So, to stick with the theory of genre, we can say the following of the Western religious imagination, and maybe all religious imagination: it is caught up in the conflict between comedy and epic. We bounce about between the Apocalypse and the simple warmth of fellow feeling, crying and laughing at our everyday quandaries of marriage or employment seen in the light of cosmic history, just as we cringe or rejoice at the thought of the Second Coming of the Lord. It isn’t easy to be religious given the amount of emotional juggling that is required to somehow unify these two tones. Otherwise, one is likely to fall into an emotionally stilted version of a religious vision, settling for one of these tones without accounting for the other, a Christian appreciation of the world reduced either into a Rick Warren endorsement of better living through religiosity or a bitterness about one’s depravity that would drive us all to the desert if we thought about it enough.

Some respite from the onslaught of a religious vision is provided by seeing that the most basic religious emotions are versions of literary ones, the comic and the tragic, as well as the romantic and the pastoral and all the other literary genres that are nothing more than the invocation of some specific emotion or set of emotions that go by that name. Religion, at least in the West, attempts to deal with the epic and the comic at once, projecting a future history of a civilization that will come into being when Christ returns, meanwhile the world a place of unending warfare, however many are the heroes who die, which is where “The Iliad” leaves it. And yet the world is not just a place where people agonize, as they do in Greek tragedy, about the fate of their souls and their obligations to the gods; it is also a place of everyday life, of love affairs mired in confusion, where we can all identify with such an everyday truth, and where everyday life is also full of pretensions to wisdom by sophists, politicians and even priests. Any pastor has the duty to ameliorate tragic emotions as well as call attention to when one’s soul is at stake.

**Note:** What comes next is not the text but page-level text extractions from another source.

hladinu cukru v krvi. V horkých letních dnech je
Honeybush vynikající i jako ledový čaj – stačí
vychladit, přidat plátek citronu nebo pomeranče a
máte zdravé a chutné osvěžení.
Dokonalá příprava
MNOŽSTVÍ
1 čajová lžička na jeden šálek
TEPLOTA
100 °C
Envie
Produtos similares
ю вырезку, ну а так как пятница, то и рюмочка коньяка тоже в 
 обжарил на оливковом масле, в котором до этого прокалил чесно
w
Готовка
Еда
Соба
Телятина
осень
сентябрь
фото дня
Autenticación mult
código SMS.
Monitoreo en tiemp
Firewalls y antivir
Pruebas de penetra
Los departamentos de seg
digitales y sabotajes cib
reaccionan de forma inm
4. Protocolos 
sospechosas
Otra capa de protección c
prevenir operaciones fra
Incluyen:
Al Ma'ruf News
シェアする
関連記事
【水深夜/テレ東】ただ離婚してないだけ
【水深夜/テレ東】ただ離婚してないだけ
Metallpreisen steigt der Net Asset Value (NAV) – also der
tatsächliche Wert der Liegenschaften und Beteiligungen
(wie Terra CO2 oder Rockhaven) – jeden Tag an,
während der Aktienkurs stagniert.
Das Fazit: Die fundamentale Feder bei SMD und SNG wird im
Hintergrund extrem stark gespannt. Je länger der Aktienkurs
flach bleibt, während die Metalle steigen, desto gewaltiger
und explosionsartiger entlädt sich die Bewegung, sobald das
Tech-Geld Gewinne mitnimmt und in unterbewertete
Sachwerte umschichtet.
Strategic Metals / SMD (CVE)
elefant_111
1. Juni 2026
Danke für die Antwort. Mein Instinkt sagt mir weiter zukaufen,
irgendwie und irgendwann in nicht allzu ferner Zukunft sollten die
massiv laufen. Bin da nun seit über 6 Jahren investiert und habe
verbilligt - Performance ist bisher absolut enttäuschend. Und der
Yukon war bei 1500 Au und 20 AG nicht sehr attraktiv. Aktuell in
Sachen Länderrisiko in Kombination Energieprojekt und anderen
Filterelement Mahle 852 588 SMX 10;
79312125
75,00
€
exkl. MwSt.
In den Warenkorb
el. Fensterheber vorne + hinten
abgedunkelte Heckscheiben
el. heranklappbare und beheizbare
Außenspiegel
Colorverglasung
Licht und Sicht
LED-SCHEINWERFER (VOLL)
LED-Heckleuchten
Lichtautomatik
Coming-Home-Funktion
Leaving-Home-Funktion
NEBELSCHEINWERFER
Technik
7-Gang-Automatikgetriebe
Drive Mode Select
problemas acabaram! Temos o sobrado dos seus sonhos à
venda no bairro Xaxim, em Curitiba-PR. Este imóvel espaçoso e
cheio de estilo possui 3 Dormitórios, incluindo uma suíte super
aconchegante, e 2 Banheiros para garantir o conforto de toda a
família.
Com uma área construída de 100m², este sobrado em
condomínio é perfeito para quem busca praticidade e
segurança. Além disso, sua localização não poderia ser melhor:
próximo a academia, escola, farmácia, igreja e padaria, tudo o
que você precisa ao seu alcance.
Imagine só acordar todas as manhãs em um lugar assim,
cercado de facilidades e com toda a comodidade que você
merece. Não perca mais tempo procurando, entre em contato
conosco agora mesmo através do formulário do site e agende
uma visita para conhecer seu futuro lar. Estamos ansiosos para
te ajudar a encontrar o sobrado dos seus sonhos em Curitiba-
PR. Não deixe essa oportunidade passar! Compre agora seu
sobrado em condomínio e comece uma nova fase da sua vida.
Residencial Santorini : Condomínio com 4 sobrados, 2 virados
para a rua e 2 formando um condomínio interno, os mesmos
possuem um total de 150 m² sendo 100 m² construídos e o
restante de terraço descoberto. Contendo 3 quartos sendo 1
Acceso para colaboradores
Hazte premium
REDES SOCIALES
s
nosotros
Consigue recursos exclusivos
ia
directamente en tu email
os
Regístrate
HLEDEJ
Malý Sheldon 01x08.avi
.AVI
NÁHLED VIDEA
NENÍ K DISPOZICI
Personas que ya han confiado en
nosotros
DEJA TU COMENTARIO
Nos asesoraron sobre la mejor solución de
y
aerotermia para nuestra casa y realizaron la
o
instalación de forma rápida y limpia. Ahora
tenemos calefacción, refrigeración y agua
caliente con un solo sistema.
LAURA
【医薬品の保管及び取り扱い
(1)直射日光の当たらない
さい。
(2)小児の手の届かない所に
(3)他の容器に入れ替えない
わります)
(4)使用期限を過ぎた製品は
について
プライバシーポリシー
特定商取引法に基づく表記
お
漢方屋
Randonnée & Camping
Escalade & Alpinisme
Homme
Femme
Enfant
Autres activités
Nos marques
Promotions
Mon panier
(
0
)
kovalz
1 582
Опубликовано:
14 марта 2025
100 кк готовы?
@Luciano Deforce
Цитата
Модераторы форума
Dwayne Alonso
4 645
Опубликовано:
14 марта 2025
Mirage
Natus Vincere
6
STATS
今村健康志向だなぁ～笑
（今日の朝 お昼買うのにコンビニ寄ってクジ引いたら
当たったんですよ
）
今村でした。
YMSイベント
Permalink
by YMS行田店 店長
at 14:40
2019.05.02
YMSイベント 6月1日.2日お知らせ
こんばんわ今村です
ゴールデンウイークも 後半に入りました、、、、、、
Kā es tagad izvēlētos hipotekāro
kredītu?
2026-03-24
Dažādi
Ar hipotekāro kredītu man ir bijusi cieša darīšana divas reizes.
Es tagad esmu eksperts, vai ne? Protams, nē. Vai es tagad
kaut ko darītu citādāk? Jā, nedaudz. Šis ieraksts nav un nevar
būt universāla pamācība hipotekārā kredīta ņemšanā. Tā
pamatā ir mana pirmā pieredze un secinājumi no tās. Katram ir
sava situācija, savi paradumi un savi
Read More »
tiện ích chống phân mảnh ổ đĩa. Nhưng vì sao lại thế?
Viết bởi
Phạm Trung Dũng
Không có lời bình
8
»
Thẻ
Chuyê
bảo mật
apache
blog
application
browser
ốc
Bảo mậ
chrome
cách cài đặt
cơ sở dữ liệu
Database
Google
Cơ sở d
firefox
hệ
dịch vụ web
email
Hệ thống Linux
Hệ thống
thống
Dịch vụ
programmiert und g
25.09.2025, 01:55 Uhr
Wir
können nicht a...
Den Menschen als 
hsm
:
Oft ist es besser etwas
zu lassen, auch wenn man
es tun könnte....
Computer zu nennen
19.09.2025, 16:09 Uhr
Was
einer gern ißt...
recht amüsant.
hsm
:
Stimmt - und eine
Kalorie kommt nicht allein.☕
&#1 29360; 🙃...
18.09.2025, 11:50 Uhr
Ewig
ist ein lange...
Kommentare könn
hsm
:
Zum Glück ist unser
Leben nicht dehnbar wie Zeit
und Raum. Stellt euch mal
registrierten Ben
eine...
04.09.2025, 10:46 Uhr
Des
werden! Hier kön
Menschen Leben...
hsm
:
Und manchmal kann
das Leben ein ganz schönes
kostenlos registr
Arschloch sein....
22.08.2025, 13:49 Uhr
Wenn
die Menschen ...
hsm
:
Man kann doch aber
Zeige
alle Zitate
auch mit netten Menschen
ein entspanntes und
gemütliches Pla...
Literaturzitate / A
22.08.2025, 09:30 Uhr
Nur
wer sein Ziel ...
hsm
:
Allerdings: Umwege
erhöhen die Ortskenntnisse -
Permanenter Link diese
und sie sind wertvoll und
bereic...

The Bible reveals to its readers a number of religious virtuosi as part of a book that manages to establish its own unique authority as not only wise but also true in all its details, even its exact arrangement of words a code for deciphering very special things about the future. The rarity of this species of literature--a Bible-- is the subject of Northrop Frye’s “The Great Code”.  But the unique power of the Bible is somewhat misleading as to how people are impressed by the book. Ordinary religious believers suffer the full sweep of human emotions, and that includes superficial ones, and not only because they are all there in the Bible as well. Rather, it is because the set of emotions which humans feel, as those are indicated or even invented by literature, are there for everyone to feel, the stock of life. Real people, and that includes all parishioners, do not have to be wise or saintly even if their doctrine counsels them to be so. Normal people are not as good or bad as they are in the Bible or in Church. The saving grace of the Bible being a set of literary genres is that, in the final analysis, it is only that.